▸ What the task asks:
For the listing below, report all lines that hold the word "blommorna".

▸ Dataset records:
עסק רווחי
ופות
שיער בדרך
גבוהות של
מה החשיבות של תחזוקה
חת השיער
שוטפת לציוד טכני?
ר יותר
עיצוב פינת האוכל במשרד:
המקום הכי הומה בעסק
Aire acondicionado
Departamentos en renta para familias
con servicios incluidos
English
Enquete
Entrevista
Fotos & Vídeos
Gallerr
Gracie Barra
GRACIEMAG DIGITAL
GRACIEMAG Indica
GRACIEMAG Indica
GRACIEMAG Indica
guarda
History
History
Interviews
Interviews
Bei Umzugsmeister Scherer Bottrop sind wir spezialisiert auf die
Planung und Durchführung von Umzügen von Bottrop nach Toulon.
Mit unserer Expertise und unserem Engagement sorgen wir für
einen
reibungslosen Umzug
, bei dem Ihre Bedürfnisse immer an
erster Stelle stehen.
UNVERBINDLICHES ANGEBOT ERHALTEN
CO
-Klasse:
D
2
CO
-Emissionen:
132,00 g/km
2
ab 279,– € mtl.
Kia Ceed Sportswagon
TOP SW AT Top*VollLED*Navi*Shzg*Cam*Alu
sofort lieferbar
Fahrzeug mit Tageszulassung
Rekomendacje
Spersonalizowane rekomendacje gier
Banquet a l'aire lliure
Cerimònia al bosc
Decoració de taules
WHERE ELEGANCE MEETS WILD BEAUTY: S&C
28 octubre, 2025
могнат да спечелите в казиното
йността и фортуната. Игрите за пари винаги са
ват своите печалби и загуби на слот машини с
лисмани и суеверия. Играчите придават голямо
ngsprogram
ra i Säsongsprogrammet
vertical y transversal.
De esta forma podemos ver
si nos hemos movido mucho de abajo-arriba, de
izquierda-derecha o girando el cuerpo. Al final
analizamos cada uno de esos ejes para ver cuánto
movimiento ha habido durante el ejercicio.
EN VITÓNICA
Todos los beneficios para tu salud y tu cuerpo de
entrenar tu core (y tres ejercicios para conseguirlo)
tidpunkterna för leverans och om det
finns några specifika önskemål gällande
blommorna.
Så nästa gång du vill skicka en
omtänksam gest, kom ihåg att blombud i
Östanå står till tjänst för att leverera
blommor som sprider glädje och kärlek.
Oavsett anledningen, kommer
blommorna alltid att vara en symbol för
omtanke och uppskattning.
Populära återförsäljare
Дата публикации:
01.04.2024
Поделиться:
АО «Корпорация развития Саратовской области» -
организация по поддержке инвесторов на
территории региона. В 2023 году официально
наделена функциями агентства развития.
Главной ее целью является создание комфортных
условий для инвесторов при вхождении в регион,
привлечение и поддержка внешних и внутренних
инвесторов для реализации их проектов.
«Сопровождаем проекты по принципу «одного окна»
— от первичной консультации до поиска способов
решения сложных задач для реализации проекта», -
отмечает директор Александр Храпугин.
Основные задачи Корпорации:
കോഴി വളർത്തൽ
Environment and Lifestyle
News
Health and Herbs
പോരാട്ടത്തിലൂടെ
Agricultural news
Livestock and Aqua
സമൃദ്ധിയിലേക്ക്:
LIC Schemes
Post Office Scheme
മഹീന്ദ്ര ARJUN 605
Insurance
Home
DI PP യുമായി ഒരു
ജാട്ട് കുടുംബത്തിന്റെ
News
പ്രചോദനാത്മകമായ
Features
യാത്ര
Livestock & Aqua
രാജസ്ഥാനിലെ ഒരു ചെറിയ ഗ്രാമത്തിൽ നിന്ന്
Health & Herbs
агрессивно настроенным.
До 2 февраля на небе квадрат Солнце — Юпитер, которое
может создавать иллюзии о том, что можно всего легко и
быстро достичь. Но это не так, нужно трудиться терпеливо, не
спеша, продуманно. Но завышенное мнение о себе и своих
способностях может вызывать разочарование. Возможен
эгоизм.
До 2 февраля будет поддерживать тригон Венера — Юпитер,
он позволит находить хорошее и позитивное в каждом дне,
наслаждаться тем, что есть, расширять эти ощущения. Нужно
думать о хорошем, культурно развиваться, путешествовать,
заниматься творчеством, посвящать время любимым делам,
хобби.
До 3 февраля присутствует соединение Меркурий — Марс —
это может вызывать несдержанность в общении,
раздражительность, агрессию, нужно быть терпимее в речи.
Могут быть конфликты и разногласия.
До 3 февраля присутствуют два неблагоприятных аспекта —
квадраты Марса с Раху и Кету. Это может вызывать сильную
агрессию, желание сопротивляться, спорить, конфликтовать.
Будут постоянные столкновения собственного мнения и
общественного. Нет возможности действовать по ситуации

* * *

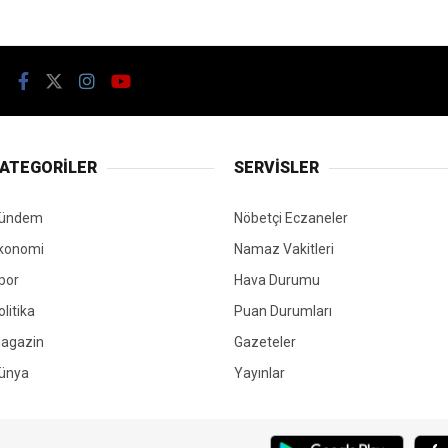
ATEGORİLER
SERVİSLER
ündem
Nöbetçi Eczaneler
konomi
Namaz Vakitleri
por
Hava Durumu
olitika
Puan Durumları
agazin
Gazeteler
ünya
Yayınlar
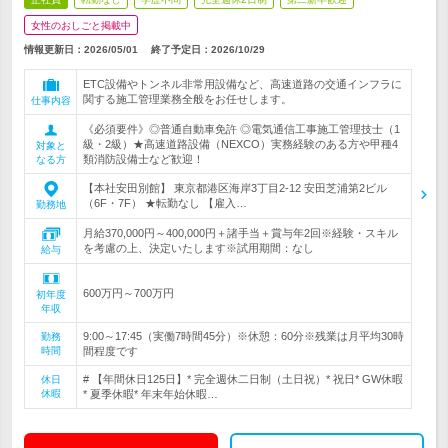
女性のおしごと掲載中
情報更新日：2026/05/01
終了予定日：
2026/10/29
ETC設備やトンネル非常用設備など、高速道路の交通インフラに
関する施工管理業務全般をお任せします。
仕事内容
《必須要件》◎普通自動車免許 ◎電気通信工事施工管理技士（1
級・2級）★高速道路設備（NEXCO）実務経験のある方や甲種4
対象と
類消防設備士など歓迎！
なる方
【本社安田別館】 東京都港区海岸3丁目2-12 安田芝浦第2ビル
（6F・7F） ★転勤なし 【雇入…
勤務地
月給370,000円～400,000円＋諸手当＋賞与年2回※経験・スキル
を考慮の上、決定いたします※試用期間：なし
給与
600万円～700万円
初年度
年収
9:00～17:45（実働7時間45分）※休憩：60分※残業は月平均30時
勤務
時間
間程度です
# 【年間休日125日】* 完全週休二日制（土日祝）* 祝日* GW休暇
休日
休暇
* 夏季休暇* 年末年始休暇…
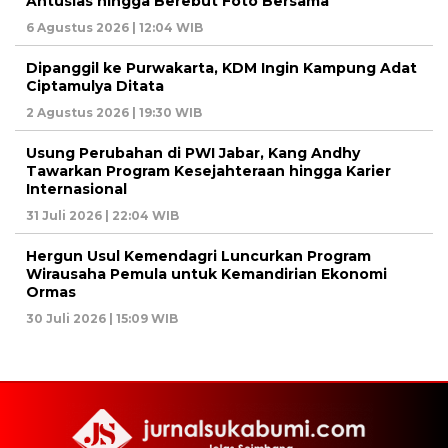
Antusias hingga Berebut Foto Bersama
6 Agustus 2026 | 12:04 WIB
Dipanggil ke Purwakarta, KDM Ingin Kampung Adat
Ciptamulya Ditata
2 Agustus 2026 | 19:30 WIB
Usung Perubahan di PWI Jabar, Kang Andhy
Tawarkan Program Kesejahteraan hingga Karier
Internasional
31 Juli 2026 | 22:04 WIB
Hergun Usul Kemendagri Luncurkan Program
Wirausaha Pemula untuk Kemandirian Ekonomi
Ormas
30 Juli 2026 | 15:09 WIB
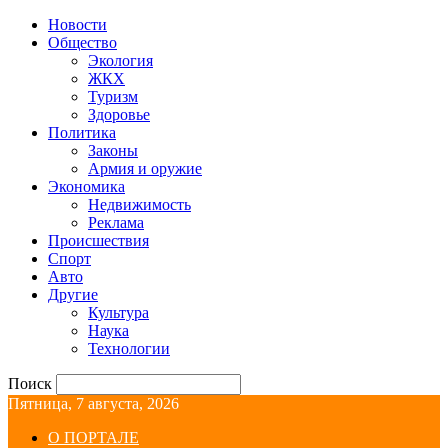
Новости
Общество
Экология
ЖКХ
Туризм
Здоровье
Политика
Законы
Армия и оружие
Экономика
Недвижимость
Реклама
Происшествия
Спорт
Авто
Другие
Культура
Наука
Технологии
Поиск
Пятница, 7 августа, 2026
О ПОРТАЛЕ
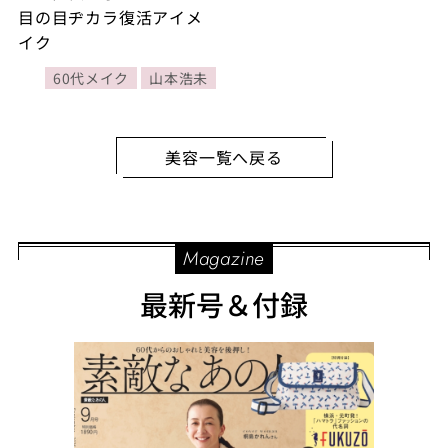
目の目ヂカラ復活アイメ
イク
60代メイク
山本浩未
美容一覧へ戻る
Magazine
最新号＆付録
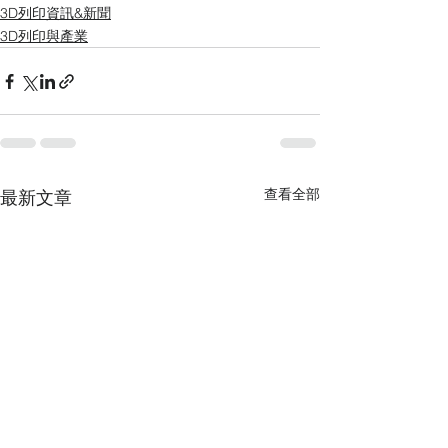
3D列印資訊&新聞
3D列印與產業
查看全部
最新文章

▸ Answer space:
blommorna.
blommorna alltid att vara en symbol för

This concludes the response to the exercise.